Bug 1758091 - [UPI][BAREMETAL] RHCOS 4.2 installation does not work when using bonding configuration
Summary: [UPI][BAREMETAL] RHCOS 4.2 installation does not work when using bonding conf...
Keywords:
Status: CLOSED ERRATA
Alias: None
Product: OpenShift Container Platform
Classification: Red Hat
Component: RHCOS
Version: 4.2.0
Hardware: Unspecified
OS: Unspecified
high
high
Target Milestone: ---
: 4.3.0
Assignee: Vadim Rutkovsky
QA Contact: Michael Nguyen
URL:
Whiteboard:
Depends On:
Blocks: 1186913 1767771
TreeView+ depends on / blocked
 
Reported: 2019-10-03 08:51 UTC by Benjamin Chardi
Modified: 2023-12-15 16:48 UTC (History)
32 users (show)

Fixed In Version:
Doc Type: If docs needed, set a value
Doc Text:
Clone Of:
: 1767771 (view as bug list)
Environment:
Last Closed: 2020-05-13 21:26:35 UTC
Target Upstream Version:
Embargoed:


Attachments (Terms of Use)
Failed RHCOS with bond - Emergency shell report at /run/initramfs/rdsosreport.txt (139.71 KB, text/plain)
2019-10-15 14:04 UTC, Benjamin Chardi
no flags Details
boot messages during OCP 4.3 install (176.75 KB, image/png)
2019-12-13 16:55 UTC, umesh_sunnapu
no flags Details
boot messages during OCP 4.3 install - screenshot 2 (208.67 KB, image/png)
2019-12-13 16:56 UTC, umesh_sunnapu
no flags Details


Links
System ID Private Priority Status Summary Last Updated
Red Hat Product Errata RHBA-2020:0062 0 None None None 2020-05-13 21:26:44 UTC

Internal Links: 1789601

Description Benjamin Chardi 2019-10-03 08:51:32 UTC
Description of problem:


I am trying to install RHCOS 4.2 with bonding on baremetal server (to install an OCP4.2 cluster on baremetal) using the following PXE-like configuration:

kernel http://xxx/rhcos-42.80.20190828.2-installer-kernel rd.neednet=1 console=tty0 console=ttyS0 coreos.inst=yes coreos.inst.install_dev=sda coreos.inst.image_url=http://xxx/rhcos-42.80.20190828.2-metal-uefi.raw.gz bond=bond0:eno1,eno2:mode=802.3ad,miimon=100 ip=192.168.122.200::192.168.122.129:255.255.255.0:server:bond0:none:192.168.122.117 
initrd=rhcos-42.80.20190828.2-installer-initramfs.img coreos.inst.ignition_url=http://xxx/bootstrap.ign rd.debug rd.shell rd.driver.pre=ahci

Bonding configuration is explicitly done via dracut.cmdline:
bond=bond0:eno1,eno2:mode=802.3ad,miimon=100


RHCOS installation process starts as expected. I can see from installation logs that all remote installation files are downloaded correctly via bond interface during RHCOS installation.
Also from installation logs I can confirm that bonding configuration is applied, persisted and working on the system that is being installed.

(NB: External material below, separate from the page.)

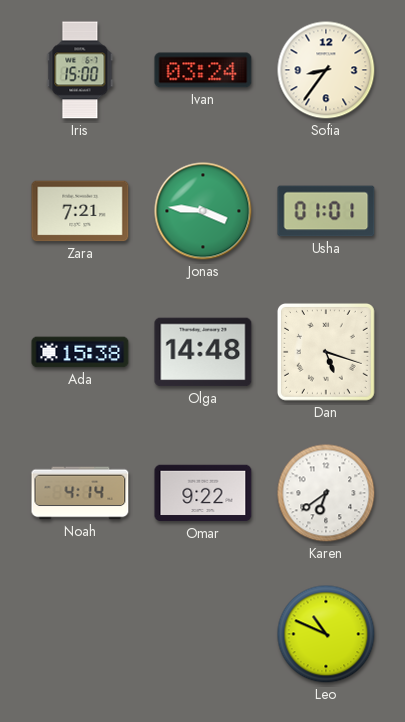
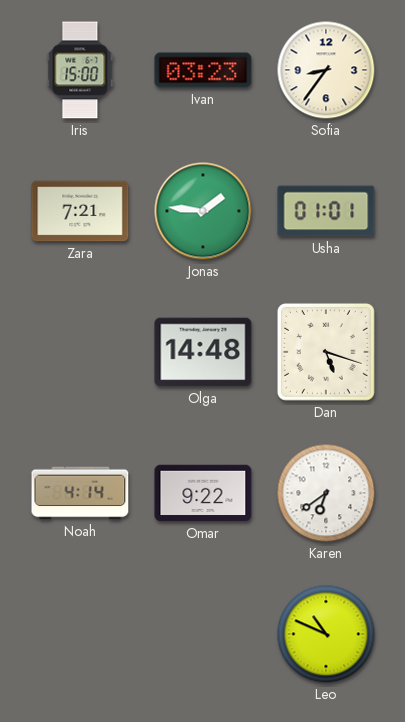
Ivan: 03:24 -> 03:23
Jonas: 3:46 -> 1:46
Ada: 15:38 -> none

At this point RHCOS installation progress as expected until it gets stuck at the following point and it does not finish:

[   41.807814] server ignition[1545]: INFO     : Ignition finished successfully
[   41.812901] server systemd[1]: Started Ignition (files).
[   41.818648] server systemd[1]: Started Tear down initramfs networking.
nfiguration from the Real Root...
[   41.834030] server systemd[1]: Reloading.
[   41.983564] server systemd[1]: Started Reload Configuration from the Real Root.
[   41.992672] server systemd[1]: Reached target Initrd File Systems. 
[   41.999177] server systemd[1]: Reached target Initrd Default Target.
[   42.007022] server systemd[1]: Starting dracut pre-pivot and cleanup hook...
[   42.025108] server dracut-pre-pivot[1755]: cat: /sys/class/net/bond0/name_assign_type: Invalid argument
[   42.170750] server dracut-pre-pivot[1755]: Oct 02 15:19:22 | /etc/multipath.conf does not exist, blacklisting all devices.
[   42.170750] server dracut-pre-pivot[1755]: Oct 02 15:19:22 | You can run "/sbin/mpathconf --enable" to create
[   42.170750] server dracut-pre-pivot[1755]: Oct 02 15:19:22 | /etc/multipath.conf. See man mpathconf(8) for more details
[   42.213165] server systemd[1]: Started dracut pre-pivot and cleanup hook. 
[   42.213348] server systemd[1]: Starting Cleaning Up and Shutting Down Daemons...
 initramfs networking...
...
...
[   42.991296] server systemd[1]: Closed udev Control Socket. 
[   43.007901] server systemd[1]: Closed udev Kernel Socket.
[   43.013470] server systemd[1]: Started Setup Virtual Console.
Shell.
[   43.027343] server systemd[1]: Reached target Emergency Mode.
[   43.035137] server systemd[1]: Startup finished in 13min 30.733s (firmware) + 2.354s (loader) + 8.136s (kernel) + 0 (initrd) + 34.898s (userspace) = 14min 16.123s.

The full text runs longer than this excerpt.